What you eat is also what you feed your gut bacteria. If you eat too much, the excess energy could promote certain bacteria over others, reducing overall bacterial diversity, which could drive further mechanisms that promote weight gain (such as a reduction in postprandial satiety).
And of course, here again, your choice of food matters. If you eat a lot of flour- and sugar-rich foods — dense foods that lack cells, unlike less-processed plants and animals — you bomb your gut with a huge blast of carbs. This isn’t something human guts are used to, and it could promote SIBO (Small Intestinal Bacterial Overgrowth, a common condition characterized by your having too much bacteria where it shouldn’t be, too high up in your intestine), among other problems.
Rat experiments show that hypercaloric high-fat diets aren’t great for the gut microbiota, either: in a matter of days, such diets cause changes in the gut microbiota that cause changes in parts of the brain that regulate satiety. The result? Fat gains.
Even worse: rats who eat junk food for part of the week and eat healthy the rest of the week can still end up up with screwed-up microbiotas similar to those of the rats who eat junk food constantly. So while, in itself, a single-day binge isn’t likely to affect your gut microbiota on the long term, a few binges a week could — even if you aren’t a rat.
If you overeat, your gut microbiota is going to change for the worse, especially if you binge on acellular carbohydrates (flour and sugar).

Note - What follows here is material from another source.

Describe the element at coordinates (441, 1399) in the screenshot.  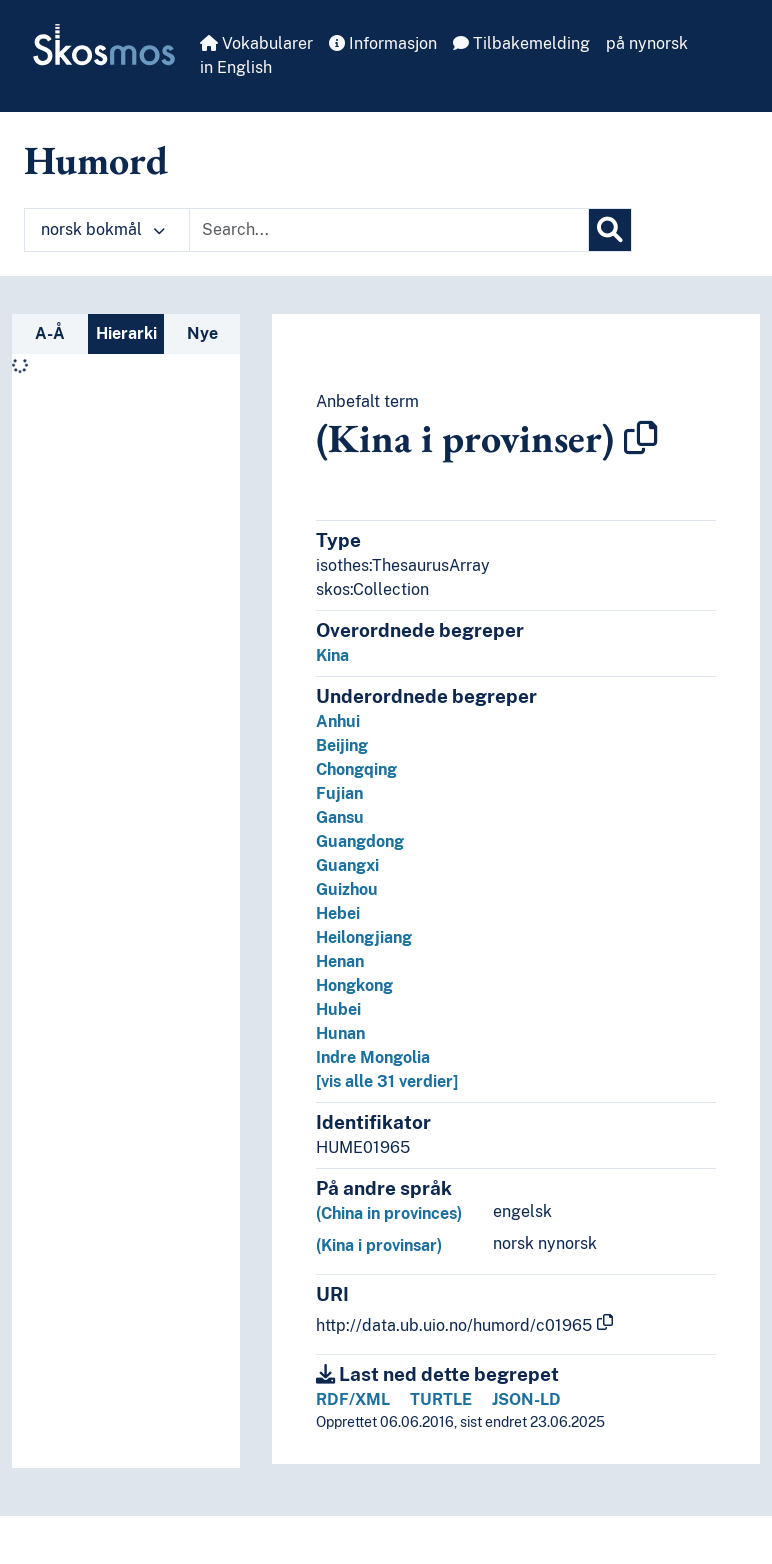
I see `TURTLE` at that location. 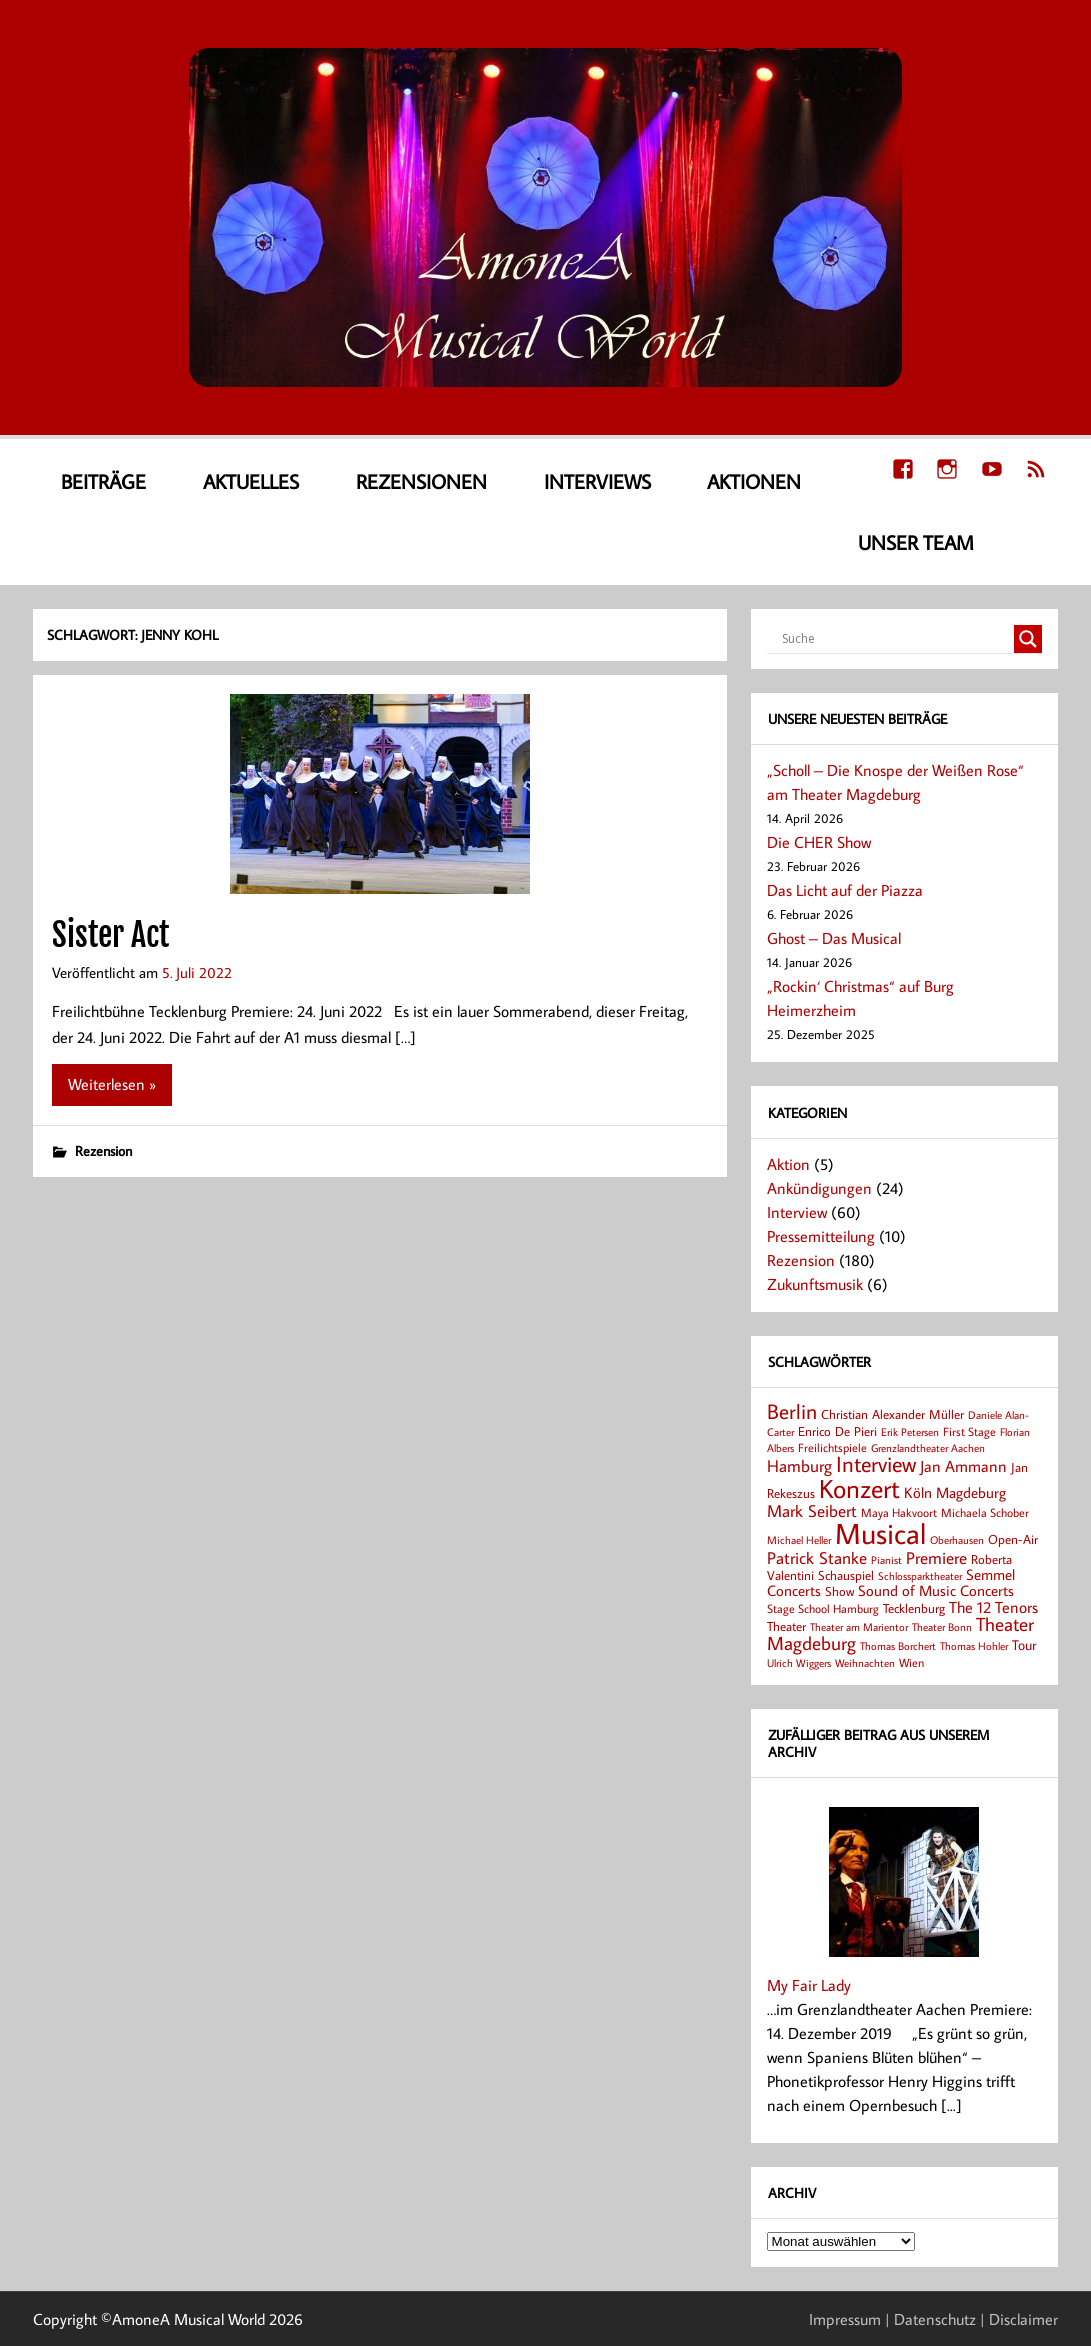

Thanksgiving meals can be quite rich in those acellular carbs. Hypercaloric high-fat diets too affect the gut microbiota, causing changes in the brain areas that regulate satiety. Nobody knows the exact effect of a one-day binge, but people who tend to binge uncontrollably on Thanksgiving are more likely to binge on other days as well, and that’s where the real danger lays.
Celebrate Thanksgiving, not with a rich, delicious meal, but with six to twelve glasses of lemonade with maple syrup and cayenne pepper. (No, please, don’t!)
As it stands, occasional overeating isn’t inherently unhealthy, and Thanksgiving could involve large heaps of turkey and mashed potatoes rather than three slices of pumpkin pie and two of apple pie. Again, load up on the healthy (or healthy-ish) food first, so you don’t go too crazy with the unhealthy stuff.
Finally, some form of intermittent fasting could be a good idea during the holiday season. It is neither necessary nor healthy to starve yourself after Thanksgiving, but alternating periods of eating more and periods of eating less could be a good idea if you’re watching your weight, and it could develop in you the ability to diet flexibly.
Recent research has shown that one day isn’t enough for even severe caloric restriction to cause your appetite hormones to go into overdrive, so don’t equate intermittent fasting with the notorious “yo-yo dieting”. Remember that overeating involves not just physiological factors but also a large psychological component — which you may be able to chip away at with practice.
From fasting for 16 hours each day to fasting completely every other day, many forms of intermittent fasting have shown safety and efficacy for weight loss. Plus, you get to eat a really big and satisfying meal to break the fast!
Now go forth and eat deliciously, and perhaps abundantly! But stay informed, and always keep your health in mind.